Sorry, but what you posted is not close to a definition. You reference
a concept then make a tiny stab at explaining how it came to be. If
you want to explain race then present an objective definition that
allows other people to determine what race a person belongs to. After
you have done that you can begin to explain what causes the
differences between the races. For instance, if you think it is
testosterone, then you should get some data on the differences in
testosterone usage/production in people in these different "races".
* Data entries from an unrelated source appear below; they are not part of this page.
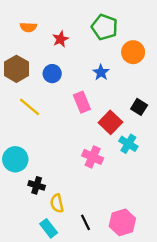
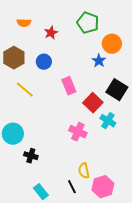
blue star: (101, 72) -> (99, 61), moved
black square: (139, 107) -> (117, 90), size x1.5
yellow semicircle: (57, 203) -> (84, 171), moved

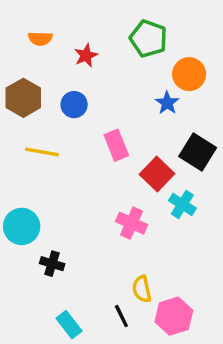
yellow line: (25, 90) -> (42, 152), turned -30

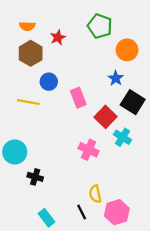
brown hexagon: (23, 98) -> (31, 53), moved
blue star: (167, 103) -> (116, 78), moved
blue circle: (74, 105) -> (49, 82), moved

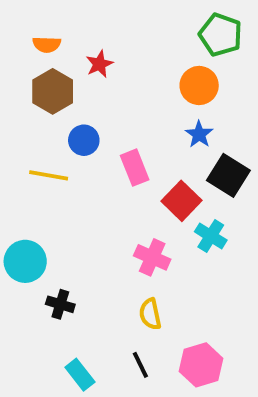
green pentagon: (100, 26) -> (221, 35), moved
orange circle: (127, 50) -> (199, 86), moved
yellow semicircle: (95, 194) -> (150, 314), moved

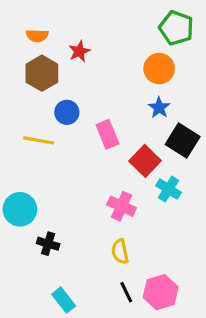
black line: (140, 365) -> (126, 292), moved

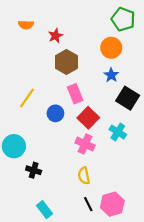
brown hexagon: (42, 73) -> (66, 62), moved
blue circle: (67, 112) -> (55, 113), moved
yellow line: (39, 140) -> (27, 98), turned -65
red square: (145, 161) -> (88, 118), moved

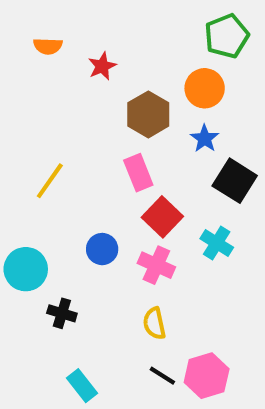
green pentagon: (123, 19) -> (227, 36), turned 30
brown hexagon: (66, 62) -> (148, 114), moved
blue circle: (55, 113) -> (102, 249), moved
black line: (88, 204) -> (162, 376), turned -32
And if testosterone is a major part of you definition of race you
should start to look for a mechanism that shows how testosterone is
the cause of the differences you see.

>>In article <56k8tv$>, (James Howard)
>>> Since the human genome is, essentially, shared by all, I suggest the
>>differences in race result from differences in gene expression. I suggest
>>testosterone is the molecule that causes major differences in gene
>>expression, that result in the differences described as "race." Humans
>>and chimpanzees exhibit major differences in testosterone; human "races"
>>exhibit major differences in testosterone. Changes in testosterone, along
>>with only slight differences in genes, will produce the appearance of
>>different species of hominids over time.
>>> James Howard

Matt Silberstein
Though it would take him a long time to understand the principle,
it was that to be paid for one's joy is to steal.